Stored data entries:
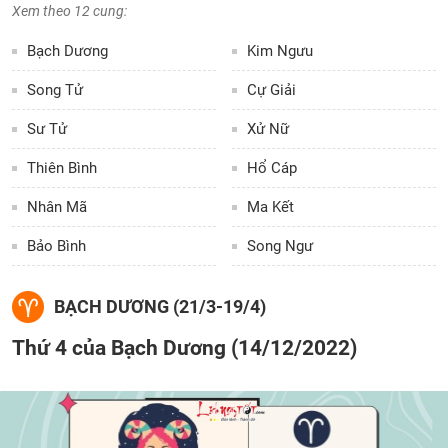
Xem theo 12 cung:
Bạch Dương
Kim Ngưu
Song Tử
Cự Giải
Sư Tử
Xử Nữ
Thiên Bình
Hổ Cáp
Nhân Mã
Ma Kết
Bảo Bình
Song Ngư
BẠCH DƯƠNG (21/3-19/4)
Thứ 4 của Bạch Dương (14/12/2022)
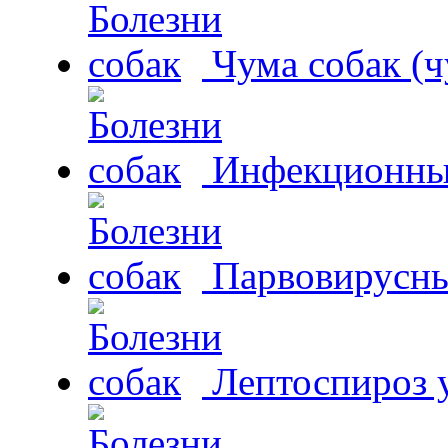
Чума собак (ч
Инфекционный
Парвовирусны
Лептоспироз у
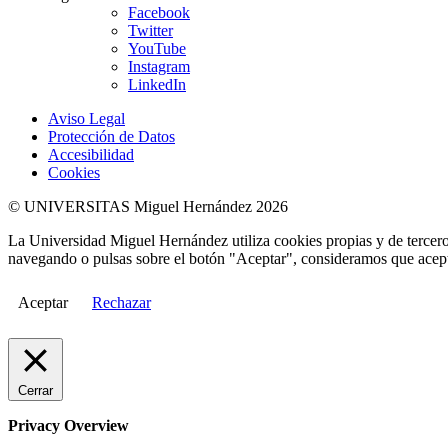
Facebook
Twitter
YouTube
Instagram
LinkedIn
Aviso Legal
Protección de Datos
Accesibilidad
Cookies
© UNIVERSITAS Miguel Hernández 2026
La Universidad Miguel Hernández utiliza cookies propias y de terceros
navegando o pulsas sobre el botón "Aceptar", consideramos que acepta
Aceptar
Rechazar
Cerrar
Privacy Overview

• What you are asked to do
Your copy of the records must be exact and must contain no pictures.

• Solution below
Xem theo 12 cung:
Bạch Dương
Kim Ngưu
Song Tử
Cự Giải
Sư Tử
Xử Nữ
Thiên Bình
Hổ Cáp
Nhân Mã
Ma Kết
Bảo Bình
Song Ngư
BẠCH DƯƠNG (21/3-19/4)
Thứ 4 của Bạch Dương (14/12/2022)
Чума собак (ч
Инфекционный
Парвовирусны
Лептоспироз у
Facebook
Twitter
YouTube
Instagram
LinkedIn
Aviso Legal
Protección de Datos
Accesibilidad
Cookies
© UNIVERSITAS Miguel Hernández 2026
La Universidad Miguel Hernández utiliza cookies propias y de terceros
navegando o pulsas sobre el botón "Aceptar", consideramos que acepta
Aceptar
Rechazar
Cerrar
Privacy Overview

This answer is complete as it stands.